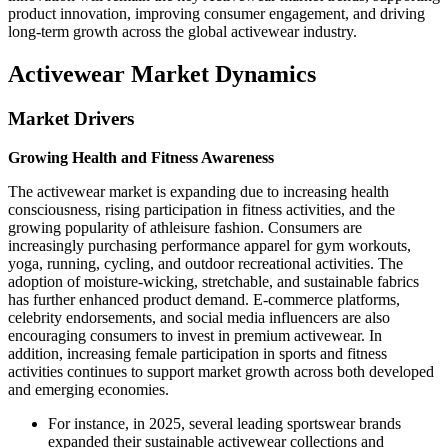
product innovation, improving consumer engagement, and driving
long-term growth across the global activewear industry.
Activewear Market Dynamics
Market Drivers
Growing Health and Fitness Awareness
The activewear market is expanding due to increasing health
consciousness, rising participation in fitness activities, and the
growing popularity of athleisure fashion. Consumers are
increasingly purchasing performance apparel for gym workouts,
yoga, running, cycling, and outdoor recreational activities. The
adoption of moisture-wicking, stretchable, and sustainable fabrics
has further enhanced product demand. E-commerce platforms,
celebrity endorsements, and social media influencers are also
encouraging consumers to invest in premium activewear. In
addition, increasing female participation in sports and fitness
activities continues to support market growth across both developed
and emerging economies.
For instance, in 2025, several leading sportswear brands
expanded their sustainable activewear collections and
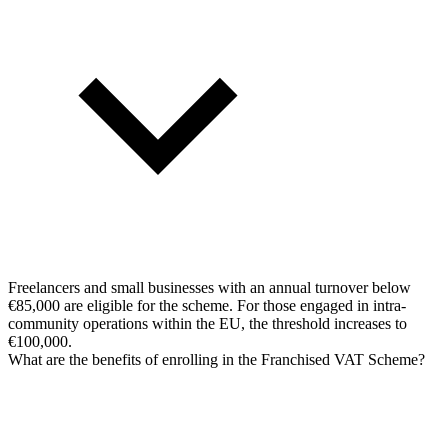
Freelancers and small businesses with an annual turnover below
€85,000 are eligible for the scheme. For those engaged in intra-
community operations within the EU, the threshold increases to
€100,000.
What are the benefits of enrolling in the Franchised VAT Scheme?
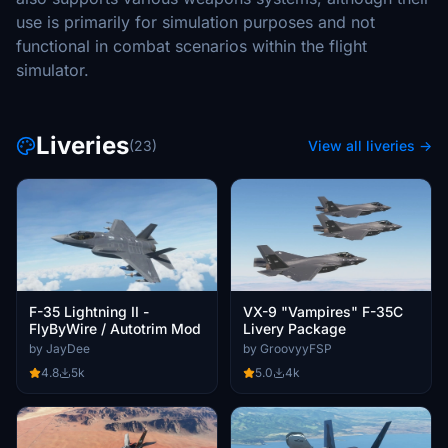
use is primarily for simulation purposes and not
functional in combat scenarios within the flight
simulator.
Liveries
(23)
View all liveries →
F-35 Lightning II -
VX-9 "Vampires" F-35C
FlyByWire / Autotrim Mod
Livery Package
by JayDee
by GroovyyFSP
4.8
5k
5.0
4k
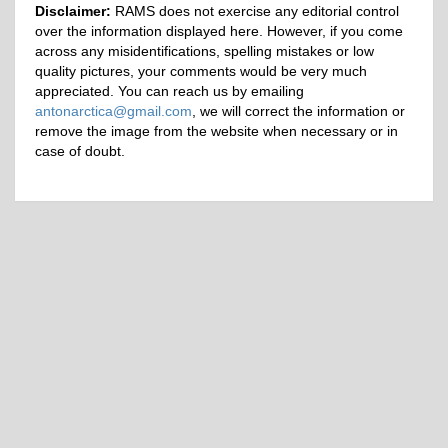
Disclaimer:
RAMS does not exercise any editorial control
over the information displayed here. However, if you come
across any misidentifications, spelling mistakes or low
quality pictures, your comments would be very much
appreciated. You can reach us by emailing
antonarctica@gmail.com
, we will correct the information or
remove the image from the website when necessary or in
case of doubt.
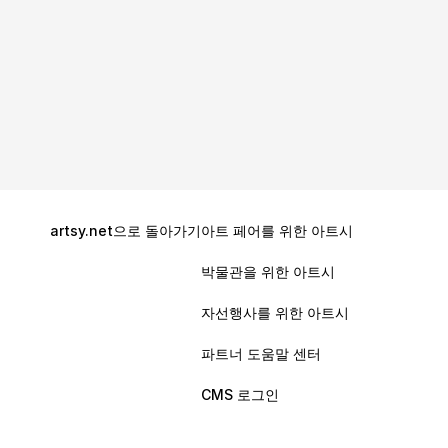
artsy.net으로 돌아가기
아트 페어를 위한 아트시
Get Started With ArtCloud
박물관을 위한 아트시
Drive increased efficiency and insight in your 
gallery’s sales, marketing, and administrative 
자선행사를 위한 아트시
operations with ArtCloud’s all-in-one platform. 
파트너 도움말 센터
Migrate without a headache: transfer your 
existing inventory, contacts, and sales data 
CMS 로그인
seamlessly.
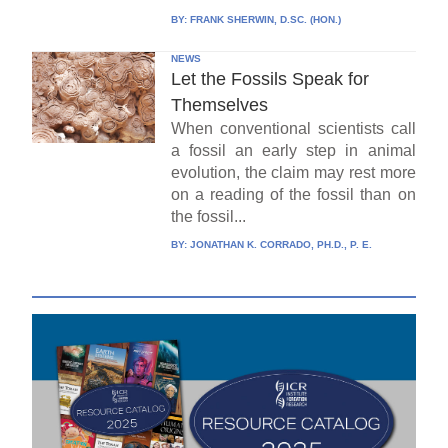
BY:
FRANK SHERWIN, D.SC. (HON.)
NEWS
Let the Fossils Speak for
Themselves
When conventional scientists call
a fossil an early step in animal
evolution, the claim may rest more
on a reading of the fossil than on
the fossil...
BY:
JONATHAN K. CORRADO, PH.D., P. E.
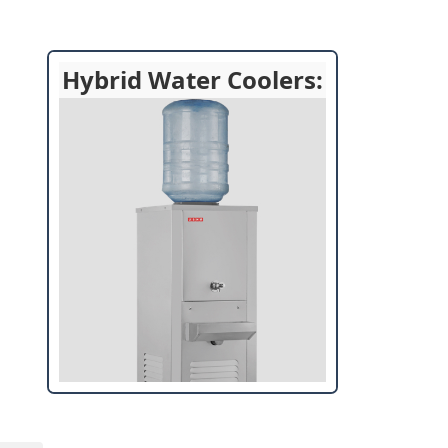
Hybrid Water Coolers:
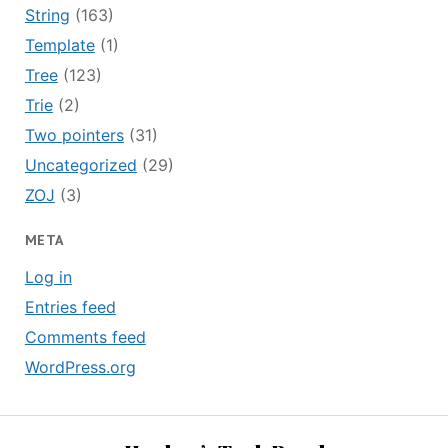
String
(163)
Template
(1)
Tree
(123)
Trie
(2)
Two pointers
(31)
Uncategorized
(29)
ZOJ
(3)
META
Log in
Entries feed
Comments feed
WordPress.org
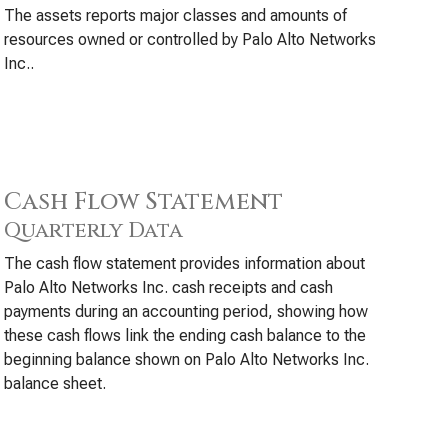
ence Design Systems Inc. (NASDAQ:CDNS) (Q)
The assets reports major classes and amounts of
resources owned or controlled by Palo Alto Networks
uit Inc. (NASDAQ:INTU) (Q)
Inc..
adog Inc. (NASDAQ:DDOG) (Q)
opsys Inc. (NASDAQ:SNPS) (Q)
kday Inc. (NASDAQ:WDAY) (Q)
Cash Flow Statement
Quarterly Data
The cash flow statement provides information about
Palo Alto Networks Inc. cash receipts and cash
payments during an accounting period, showing how
these cash flows link the ending cash balance to the
beginning balance shown on Palo Alto Networks Inc.
balance sheet.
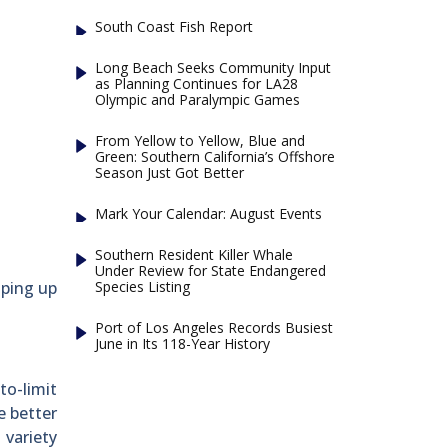
South Coast Fish Report
Long Beach Seeks Community Input
as Planning Continues for LA28
Olympic and Paralympic Games
From Yellow to Yellow, Blue and
Green: Southern California’s Offshore
Season Just Got Better
Mark Your Calendar: August Events
Southern Resident Killer Whale
Under Review for State Endangered
Species Listing
aping up
Port of Los Angeles Records Busiest
June in Its 118-Year History
to-limit
e better
 variety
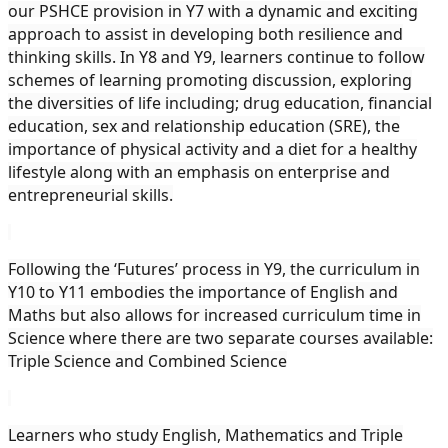
our PSHCE provision in Y7 with a dynamic and exciting
approach to assist in developing both resilience and
thinking skills. In Y8 and Y9, learners continue to follow
schemes of learning promoting discussion, exploring
the diversities of life including; drug education, financial
education, sex and relationship education (SRE), the
importance of physical activity and a diet for a healthy
lifestyle along with an emphasis on enterprise and
entrepreneurial skills.
Following the ‘Futures’ process in Y9, the curriculum in
Y10 to Y11 embodies the importance of English and
Maths but also allows for increased curriculum time in
Science where there are two separate courses available:
Triple Science and Combined Science
Learners who study English, Mathematics and Triple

* Your objective
Every line of the records above should be copied exactly, while the pictures are left behind.

* Result of the exercise
product innovation, improving consumer engagement, and driving
long-term growth across the global activewear industry.
Activewear Market Dynamics
Market Drivers
Growing Health and Fitness Awareness
The activewear market is expanding due to increasing health
consciousness, rising participation in fitness activities, and the
growing popularity of athleisure fashion. Consumers are
increasingly purchasing performance apparel for gym workouts,
yoga, running, cycling, and outdoor recreational activities. The
adoption of moisture-wicking, stretchable, and sustainable fabrics
has further enhanced product demand. E-commerce platforms,
celebrity endorsements, and social media influencers are also
encouraging consumers to invest in premium activewear. In
addition, increasing female participation in sports and fitness
activities continues to support market growth across both developed
and emerging economies.
For instance, in 2025, several leading sportswear brands
expanded their sustainable activewear collections and
Freelancers and small businesses with an annual turnover below
€85,000 are eligible for the scheme. For those engaged in intra-
community operations within the EU, the threshold increases to
€100,000.
What are the benefits of enrolling in the Franchised VAT Scheme?
use is primarily for simulation purposes and not
functional in combat scenarios within the flight
simulator.
Liveries
(23)
View all liveries →
F-35 Lightning II -
VX-9 "Vampires" F-35C
FlyByWire / Autotrim Mod
Livery Package
by JayDee
by GroovyyFSP
4.8
5k
5.0
4k
Disclaimer:
RAMS does not exercise any editorial control
over the information displayed here. However, if you come
across any misidentifications, spelling mistakes or low
quality pictures, your comments would be very much
appreciated. You can reach us by emailing
antonarctica@gmail.com
, we will correct the information or
remove the image from the website when necessary or in
case of doubt.
artsy.net으로 돌아가기
아트 페어를 위한 아트시
Get Started With ArtCloud
박물관을 위한 아트시
Drive increased efficiency and insight in your 
gallery’s sales, marketing, and administrative 
자선행사를 위한 아트시
operations with ArtCloud’s all-in-one platform. 
파트너 도움말 센터
Migrate without a headache: transfer your 
existing inventory, contacts, and sales data 
CMS 로그인
seamlessly.
BY:
FRANK SHERWIN, D.SC. (HON.)
NEWS
Let the Fossils Speak for
Themselves
When conventional scientists call
a fossil an early step in animal
evolution, the claim may rest more
on a reading of the fossil than on
the fossil...
BY:
JONATHAN K. CORRADO, PH.D., P. E.
Hybrid Water Coolers:
String
(163)
Template
(1)
Tree
(123)
Trie
(2)
Two pointers
(31)
Uncategorized
(29)
ZOJ
(3)
META
Log in
Entries feed
Comments feed
WordPress.org
ence Design Systems Inc. (NASDAQ:CDNS) (Q)
The assets reports major classes and amounts of
resources owned or controlled by Palo Alto Networks
uit Inc. (NASDAQ:INTU) (Q)
Inc..
adog Inc. (NASDAQ:DDOG) (Q)
opsys Inc. (NASDAQ:SNPS) (Q)
kday Inc. (NASDAQ:WDAY) (Q)
Cash Flow Statement
Quarterly Data
The cash flow statement provides information about
Palo Alto Networks Inc. cash receipts and cash
payments during an accounting period, showing how
these cash flows link the ending cash balance to the
beginning balance shown on Palo Alto Networks Inc.
balance sheet.
South Coast Fish Report
Long Beach Seeks Community Input
as Planning Continues for LA28
Olympic and Paralympic Games
From Yellow to Yellow, Blue and
Green: Southern California’s Offshore
Season Just Got Better
Mark Your Calendar: August Events
Southern Resident Killer Whale
Under Review for State Endangered
Species Listing
aping up
Port of Los Angeles Records Busiest
June in Its 118-Year History
to-limit
e better
 variety
our PSHCE provision in Y7 with a dynamic and exciting
approach to assist in developing both resilience and
thinking skills. In Y8 and Y9, learners continue to follow
schemes of learning promoting discussion, exploring
the diversities of life including; drug education, financial
education, sex and relationship education (SRE), the
importance of physical activity and a diet for a healthy
lifestyle along with an emphasis on enterprise and
entrepreneurial skills.
Following the ‘Futures’ process in Y9, the curriculum in
Y10 to Y11 embodies the importance of English and
Maths but also allows for increased curriculum time in
Science where there are two separate courses available:
Triple Science and Combined Science
Learners who study English, Mathematics and Triple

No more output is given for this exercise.